The formulas presented above may not be very intuitive at first glance. The following interactive application aims to help you understand the mechanics of OLS. You can add observations by clicking into the coordinate system where the data are represented by points. Once two or more observations are available, the application computes a regression line using OLS and some statistics which are displayed in the right panel. The results are updated as you add further observations to the left panel. A double-click resets the application, i.e., all data are removed.
There are many possible ways to compute \(\hat{\beta}_0\) and \(\hat{\beta}_1\) in R. For example, we could implement the formulas presented in Key Concept 4.2 with two of R’s most basic functions: mean() and sum().

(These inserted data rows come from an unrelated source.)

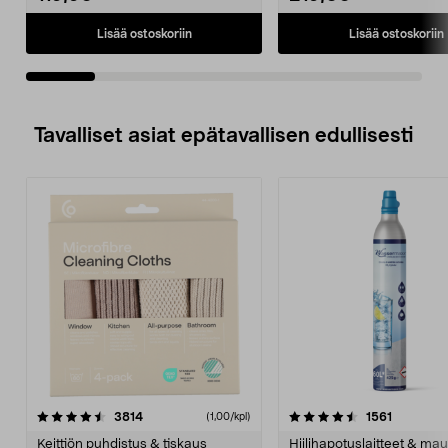
Lisää ostoskoriin
Lisää ostoskoriin
Tavalliset asiat epätavallisen edullisesti
4.5viidestä
arvostelut
4.5viidestä
arvostelu
3814
1561
(1,00/kpl)
tähdestä
t
Keittiön puhdistus & tiskaus
Hiilihapotuslaitteet & mau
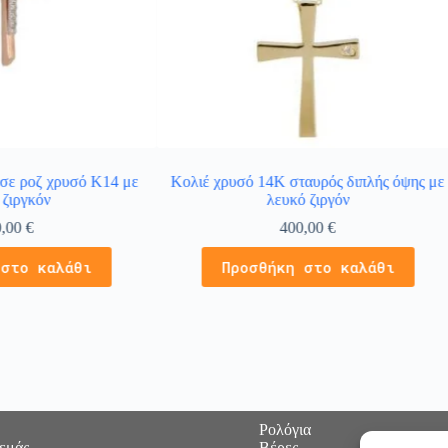
 σε ροζ χρυσό Κ14 με
Κολιέ χρυσό 14Κ σταυρός διπλής όψης με
 ζιργκόν
λευκό ζιργόν
0,00
€
400,00
€
 στο καλάθι
Προσθήκη στο καλάθι
Ρολόγια
 εμάς
Βέρες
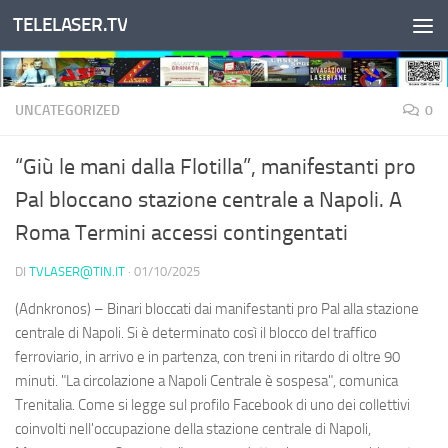
TELELASER.TV
Salta al contenuto
UNCATEGORIZED
0
“Giù le mani dalla Flotilla”, manifestanti pro
Pal bloccano stazione centrale a Napoli. A
Roma Termini accessi contingentati
DI
TVLASER@TIN.IT
·
01/10/2025
(Adnkronos) – Binari bloccati dai manifestanti pro Pal alla stazione
centrale di Napoli. Si è determinato così il blocco del traffico
ferroviario, in arrivo e in partenza, con treni in ritardo di oltre 90
minuti. "La circolazione a Napoli Centrale è sospesa", comunica
Trenitalia. Come si legge sul profilo Facebook di uno dei collettivi
coinvolti nell'occupazione della stazione centrale di Napoli,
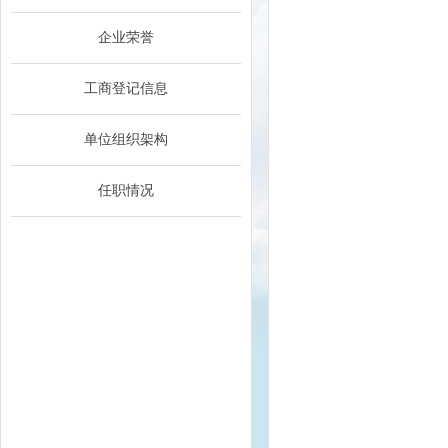
企业荣誉
工商登记信息
单位组织架构
任职情况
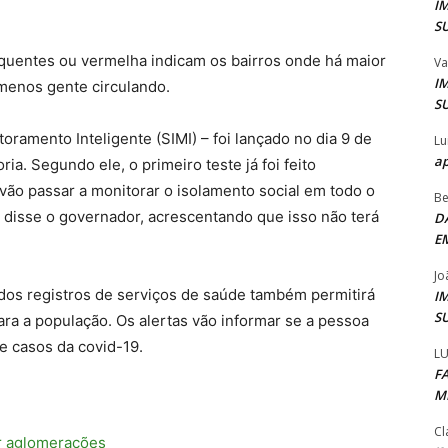
I
S
 quentes ou vermelha indicam os bairros onde há maior
Va
I
menos gente circulando.
S
amento Inteligente (SIMI) – foi lançado no dia 9 de
Lu
ap
ia. Segundo ele, o primeiro teste já foi feito
 vão passar a monitorar o isolamento social em todo o
Be
 disse o governador, acrescentando que isso não terá
D
E
Jo
os registros de serviços de saúde também permitirá
I
S
a a população. Os alertas vão informar se a pessoa
e casos da covid-19.
LU
F
M
Cl
ar aglomerações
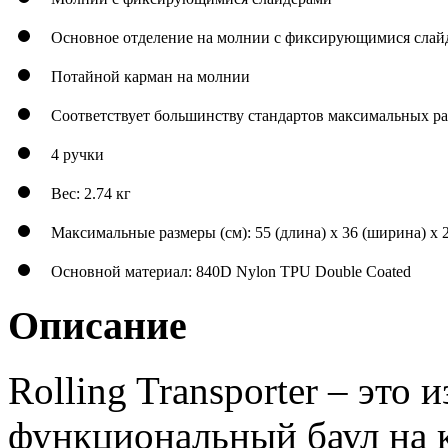
Основное отделение на молнии с фиксирующимися слай
Потайной карман на молнии
Соответствует большинству стандартов максимальных ра
4 ручки
Вес: 2.74 кг
Максимальные размеры (см): 55 (длина) x 36 (ширина) x 2
Основной материал: 840D Nylon TPU Double Coated
Описание
Rolling Transporter – это 
функциональный баул на к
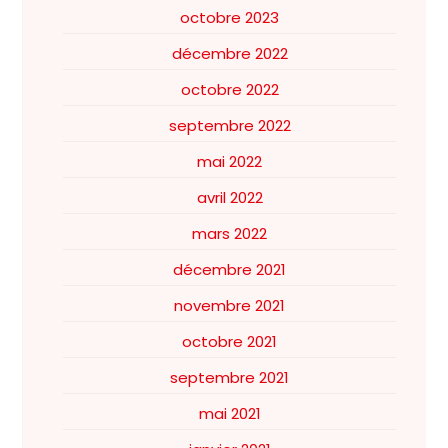
octobre 2023
décembre 2022
octobre 2022
septembre 2022
mai 2022
avril 2022
mars 2022
décembre 2021
novembre 2021
octobre 2021
septembre 2021
mai 2021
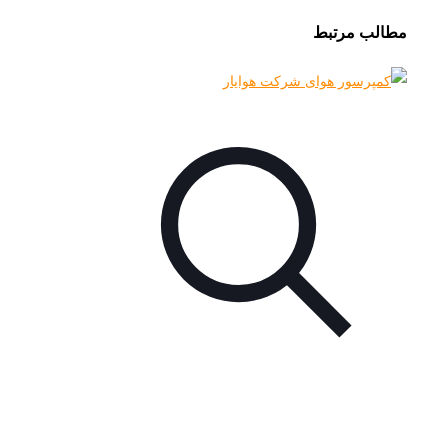
مطالب مرتبط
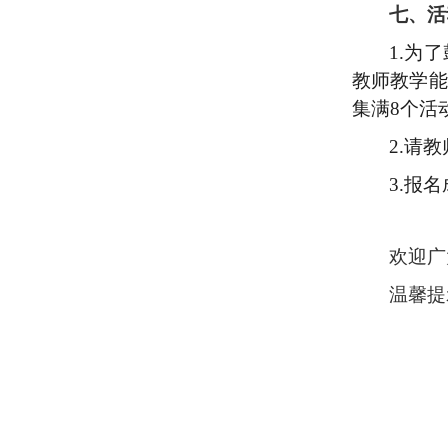
七、活
1.
为了
教师教学能
集满
8
个活
2.
请教
3.
报名
欢迎广
温馨提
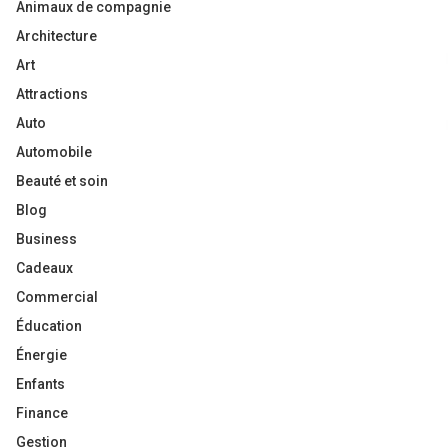
Animaux de compagnie
Architecture
Art
Attractions
Auto
Automobile
Beauté et soin
Blog
Business
Cadeaux
Commercial
Éducation
Énergie
Enfants
Finance
Gestion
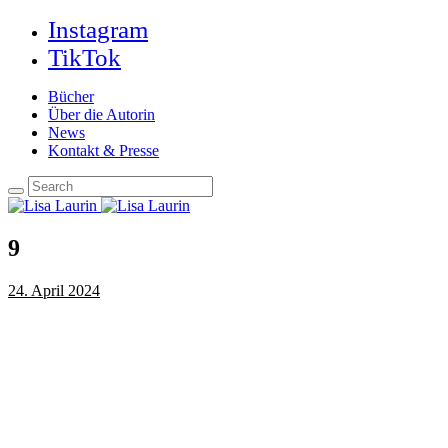
Instagram
TikTok
Bücher
Über die Autorin
News
Kontakt & Presse
9
24. April 2024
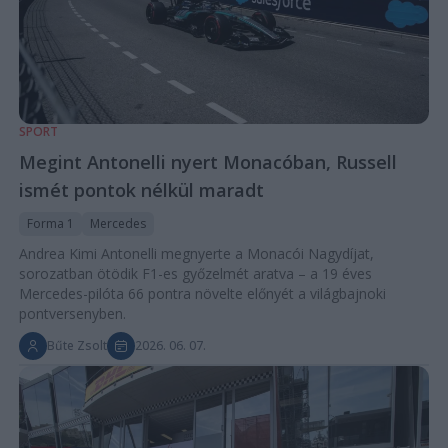
SPORT
Megint Antonelli nyert Monacóban, Russell
ismét pontok nélkül maradt
Forma 1
Mercedes
Andrea Kimi Antonelli megnyerte a Monacói Nagydíjat,
sorozatban ötödik F1-es győzelmét aratva – a 19 éves
Mercedes-pilóta 66 pontra növelte előnyét a világbajnoki
pontversenyben.
Bűte Zsolt
2026. 06. 07.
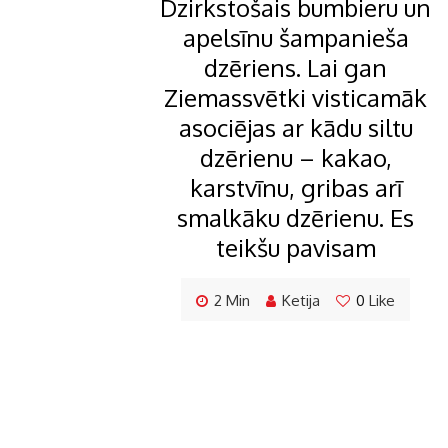
Dzirkstošais bumbieru un
apelsīnu šampanieša
dzēriens. Lai gan
Ziemassvētki visticamāk
asociējas ar kādu siltu
dzērienu – kakao,
karstvīnu, gribas arī
smalkāku dzērienu. Es
teikšu pavisam
2 Min
Ketija
0
Like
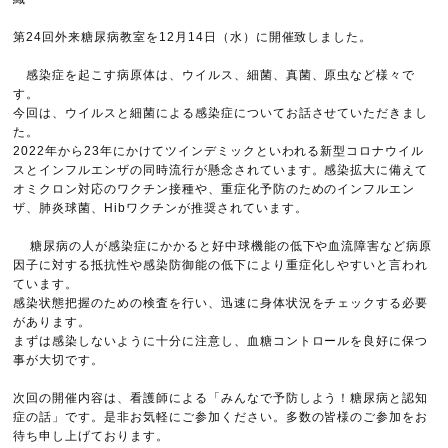
第24回外来糖尿病教室を12月14日（水）に開催致しました。
感染症を起こす病原体は、ウイルス、細菌、真菌、原虫など様々で
す。
今回は、ウイルスと細菌による感染症についてお話させていただきまし
た。
2022年から23年にかけてツインデミックといわれる新型コロナウイル
スとインフルエンザの同時流行が懸念されています。感染拡大に備えて
オミクロン対応のワクチン接種や、重症化予防のためのインフルエン
ザ、肺炎球菌、Hibワクチンが推奨されています。
糖尿病の人が感染症にかかると好中球機能の低下や血流障害など病原
因子に対する抵抗性や感染防御能の低下により重症化しやすいと言われ
ています。
感染状態把握のための検査を行い、迅速に身体状況をチェックする必要
があります。
まずは感染しないように十分に注意し、血糖コントロールを良好に保つ
事が大切です。
次回の開催内容は、看護師による「みんなで予防しよう！糖尿病と認知
症の話」です。是非お気軽にご参加ください。多数の皆様のご参加をお
待ち申し上げております。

attach(CASchools) # allows to use the variables contained in CASchools directly
# compute beta_1_hat
beta_1 <- sum((STR - mean(STR)) * (score - mean(score))) / sum((STR - mean(STR))^2)
# compute beta_0_hat
beta_0 <- mean(score) - beta_1 * mean(STR)
# print the results to the console
beta_1
## [1] -2.279808
beta_0
## [1] 698.9329
Of course, there are even more manual ways to perform these tasks. With OLS being one of the most widely-used estimation techniques, R of course already contains a built-in function named lm() (linear model) which can be used to carry out regression analysis.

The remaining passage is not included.